Similarly, Barnett called the policy a “formalization” of the work home health providers are already doing. She said she believes that CMS is trying to stop providers from rejecting certain kinds of patients.

“CMS is trying to make sure that agencies aren’t cherry picking patients and saying, ‘We’ll take this COPD patient over here who is the exact same as this COPD patient, but this is Medicaid, and this is not,’” Barnett said. “Those are kind of the things that they’re really trying to suss out. How agencies are making these decisions, and making sure that they’re consistently applying it across patient populations.”

However, Barnett pointed out that the policy doesn’t address timely access to care.

“If you read the COP it doesn’t talk about timely initiation of care at all,” she said. “We’ve been talking to them about referral rejections and the fact that our teams, our members, just don’t have the capacity to serve everybody. We’re really concerned there’s not enough capacity across the industry, and there needs to be work around that, and more consistent communication between referral sources and the agency.”

Carr said she thinks additional clarity is needed on how CMS plans to survey this new policy.

“I’m not quite sure how CMS is going to survey for it,” she said. “They should be issuing guidance soon, and we’ll see what they say about what the surveyors are going to be looking for.”
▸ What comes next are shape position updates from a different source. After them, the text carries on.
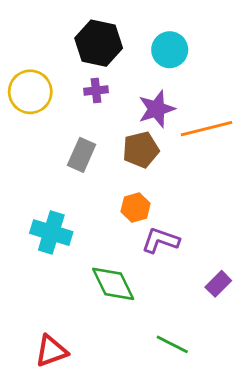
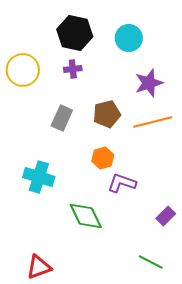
purple star: (157, 109) -> (149, 83), moved
orange line: (207, 129) -> (153, 122), moved
green line: (172, 344) -> (151, 262), moved

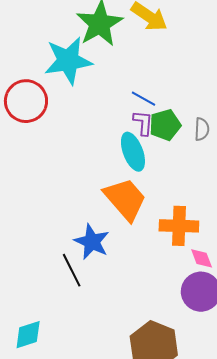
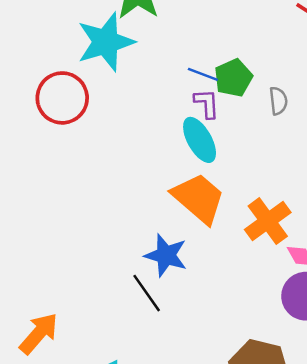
green pentagon: (165, 125) -> (233, 78), moved
orange cross: (179, 226) -> (268, 221), turned -30

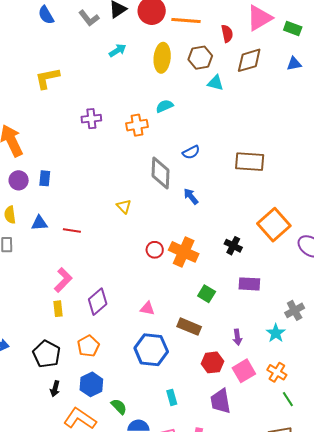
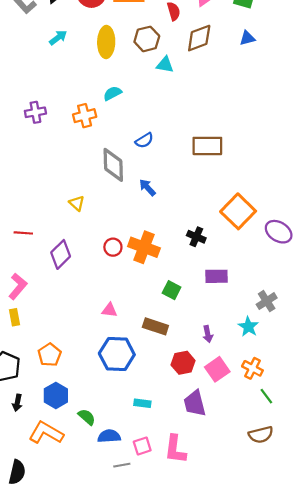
purple diamond: (98, 302) -> (61, 254), moved
cyan rectangle: (172, 397) -> (142, 403), turned -63

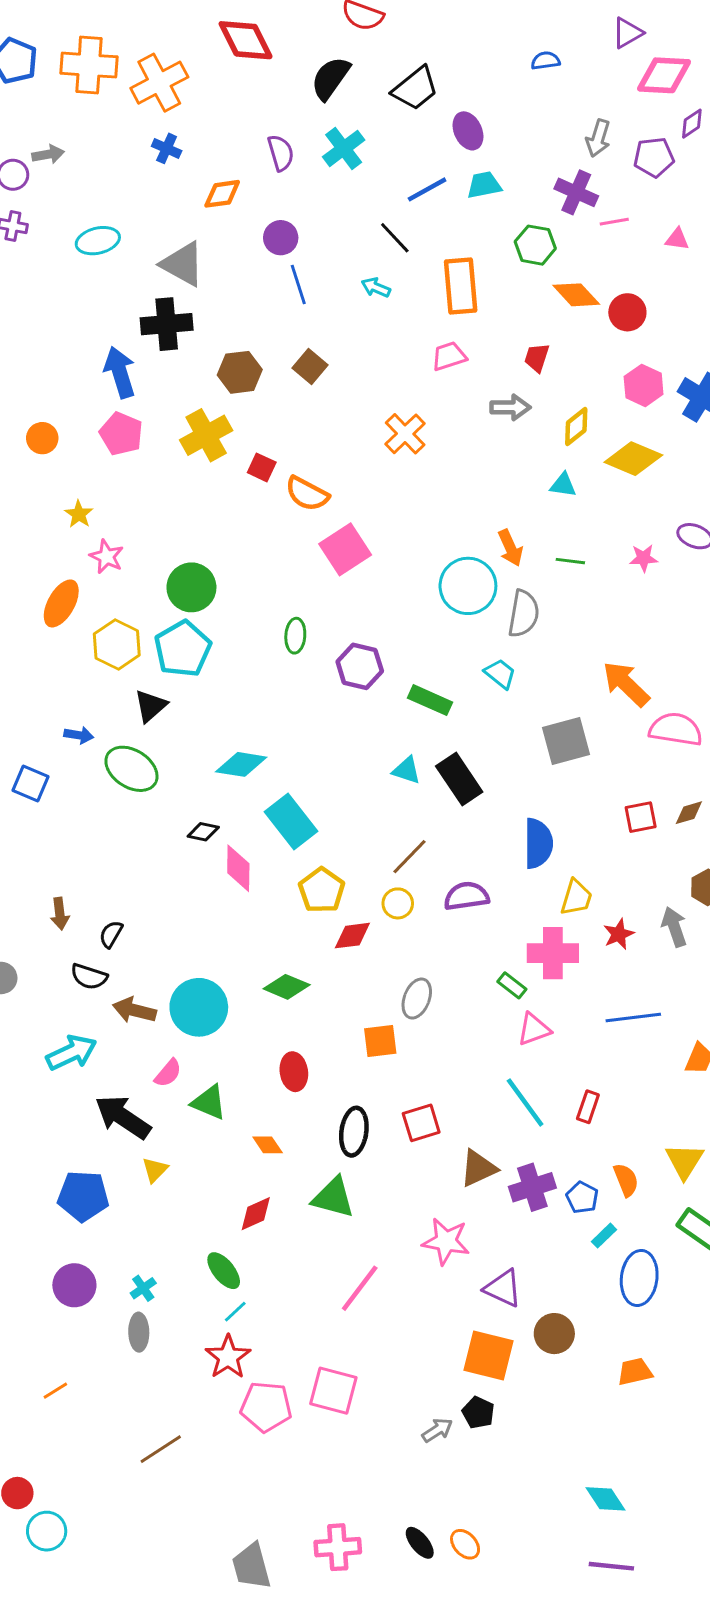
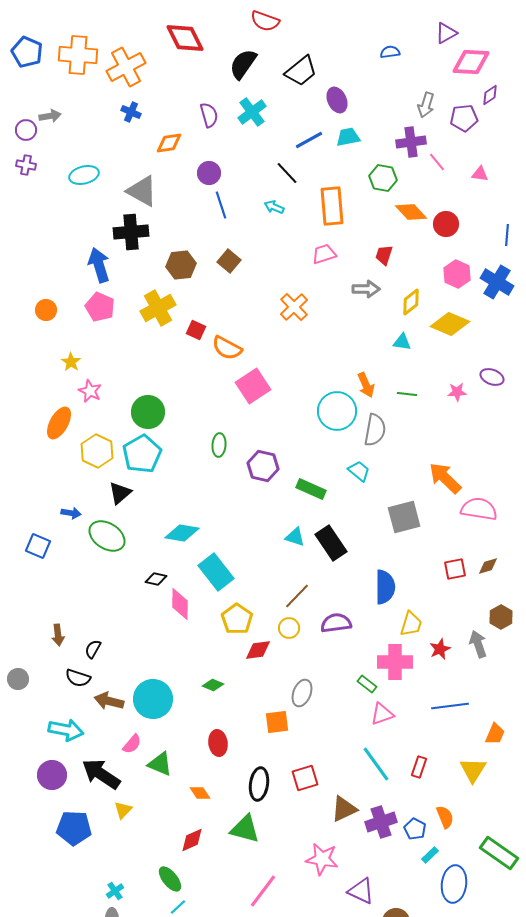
purple cross: (576, 192) -> (411, 142), turned -32
pink line: (614, 222) -> (437, 162), turned 60
green diamond: (287, 987) -> (213, 685), size x0.7
cyan arrow: (71, 1053) -> (66, 730), turned 36
yellow triangle: (685, 1161) -> (473, 770), moved
purple circle: (74, 1285) -> (52, 775), moved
Ultimately, Barnett said she believes providers and CMS share the same goal of ensuring that patients receive care. Still, she said she doesn’t think the new policy is the answer.

“We see on a daily basis with all of our members, it makes a difference when home health shows up, but we don’t necessarily agree that this is going to solve the issue,” she said. “We’re concerned that CMS is going in the wrong direction. We hope that CMS will continue to look at this issue, and evolve a little bit in their thinking of how we address the referral rejections and lack of access.”